A reader of the blog has written pointing out that the two ‘contaminated judges’ on the Appeals Chamber were not involved in Lubanga, and that they are therefore in a position to hear appeals arising out of that case. But both judges have been involved in decisions in Situation in the Democratic Republic of the Congo, which was and remains the responsibility of Pre-Trial Chamber I. Article 39 of the Statute says that ‘under no circumstances shall a judge who has participated in the pre-trial phase of a case be eligible to sit on the Trial Chamber hearing that case’. As can be seen, article 39 doesn’t address the issue of a judge who has sat in the pre-trial phase sitting on appeal. But that is easily explained. The drafters of the Rome Statute probably thought this to be an impossible scenario, given the separation of the chambers. Later, when it occurred to the Court that on occasion it might be necessary to draw upon the Pre-Trial or Trial Chambers for a judge to replace a recused judge in the Appeals Chamber, Regulation 12 of the Regulations of the Court was adopted. It says essentially the same thing as article 39.
Does the fact that these judges were involved in proceedings concerning the ‘situation’, at a time when several defendants, including Lubanga, were already identified as cases within that situation, mean that they participated in the case? Can readers of the blog enlighten us on this matter?

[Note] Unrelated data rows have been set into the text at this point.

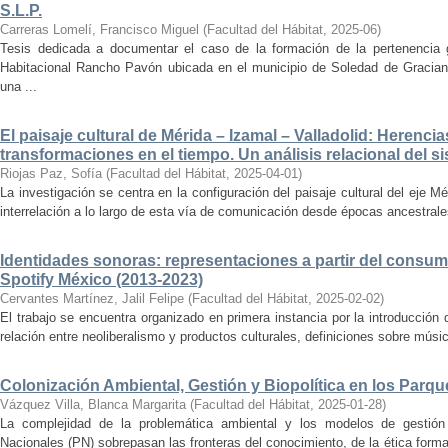
S.L.P.
Carreras Lomelí, Francisco Miguel
(
Facultad del Hábitat
,
2025-06
)
Tesis dedicada a documentar el caso de la formación de la pertenencia g
Habitacional Rancho Pavón ubicada en el municipio de Soledad de Gracian
una ...
El paisaje cultural de Mérida – Izamal – Valladolid: Herencia
transformaciones en el tiempo. Un análisis relacional del si
Riojas Paz, Sofía
(
Facultad del Hábitat
,
2025-04-01
)
La investigación se centra en la configuración del paisaje cultural del eje Mé
interrelación a lo largo de esta vía de comunicación desde épocas ancestrales
Identidades sonoras: representaciones a partir del consum
Spotify México (2013-2023)
Cervantes Martínez, Jalil Felipe
(
Facultad del Hábitat
,
2025-02-02
)
El trabajo se encuentra organizado en primera instancia por la introducción 
relación entre neoliberalismo y productos culturales, definiciones sobre música
Colonización Ambiental, Gestión y Biopolítica en los Parq
Vázquez Villa, Blanca Margarita
(
Facultad del Hábitat
,
2025-01-28
)
La complejidad de la problemática ambiental y los modelos de gestión 
Nacionales (PN) sobrepasan las fronteras del conocimiento, de la ética forma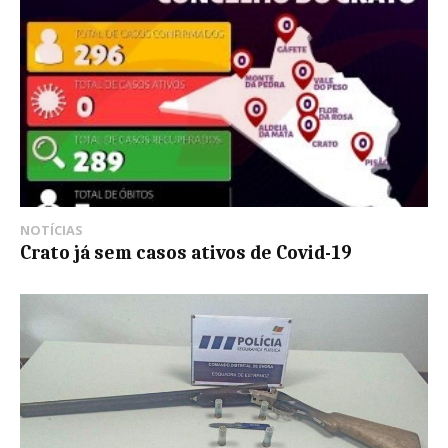
NOTÍCIAS
Crato já sem casos ativos de Covid-19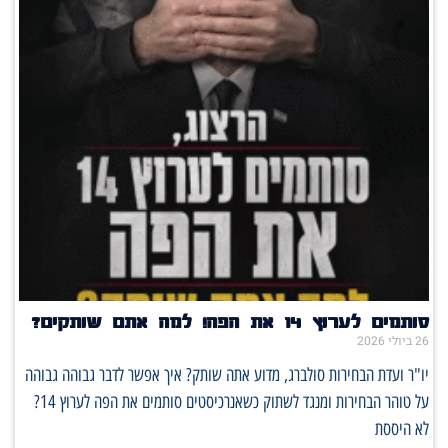
סותמים לערוץ 14 את הפה! למה אתם שותקים?
26 ביולי 2026
יו"ר ועדת הבחירות סולברג, מדוע אתה שותק? איך אפשר לדבר גבוהה גבוהה
על טוהר הבחירות ומנגד לשתוק כשאנרכיסטים סותמים את הפה לערוץ 14?
לא היססת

Before these two women were even judges on the Court, PTC I had already set the ground rules for the Situation and made all decisions related to the Lubanga pre-trial phase. After the close of the Lubanga pre-trial phase, they joined PTC I. They participated in the pre-trial phase of Katanga and perhaps other cases to be charged in the future.
Article 39 and Regulation 12 both focus on the phases of a case, and not situations. Since they did not participate in the pre-trial phase of the Lubanga case, I would think they will sit on the Lubanga appeal, unless someone shows an actual conflict of interest.
These are two very well qualified judges who will bring experience to the Appeals Chamber. I think it would be unwise to prevent them from serving as appellate judges only because of exposure to evidence coming from the same country as a particular case on appeal. Not all the judges are so experienced as these two, and I am glad they voted for themselves. There is no legal reason preventing them from serving in the appeals chamber.
I am partially in error: one of the two judges participated in the Lubanga pre-trial phase. The other did not. So my points apply to only one of the two judges.
A tricky situation, and one that may turn on the interpretation of the word "case" in Regulation 12. Does the "situation" count as part of the case, or is it wholly separate? These may be issues for the Presidency to decide (which raises more issues, but another day..)
Can Judge Usacka sit on the Lubanga case? In her favour, she only joined PTC1 after Lubanga's confirmation and was not directly involved. However, Judge Usacka was involved in one decision on the Lubanga case, taken by PTC1 after the confirmation decision: www.icc-cpi.int/iccdocs/doc/doc364571.PDF. Admittedly this is only of a technical nature but based on a strict reading of Regulation 12 this decision may be enough to disqualify the Judge.
There may be other issues - surely the whole purpose of Regulation 12 (and Article 39, for that matter), is that a judge is untainted, uncontaminated by any material related to the case that he/she may have seen or any preconceptions that he/she may have formed. Judge Usacka is likely to have handled material concerning, and formed judicial opinions on, large amounts of material relating to Lubanga - either through her work on the DRC situation or on the Katanga case. She has also taken (admittedly non-substantive) decisions on the Ntaganda case (www.icc-cpi.int/iccdocs/doc/doc479828.PDF), which was intended by the Prosecutor to be joined with Lubanga and thereby inherently linked to it.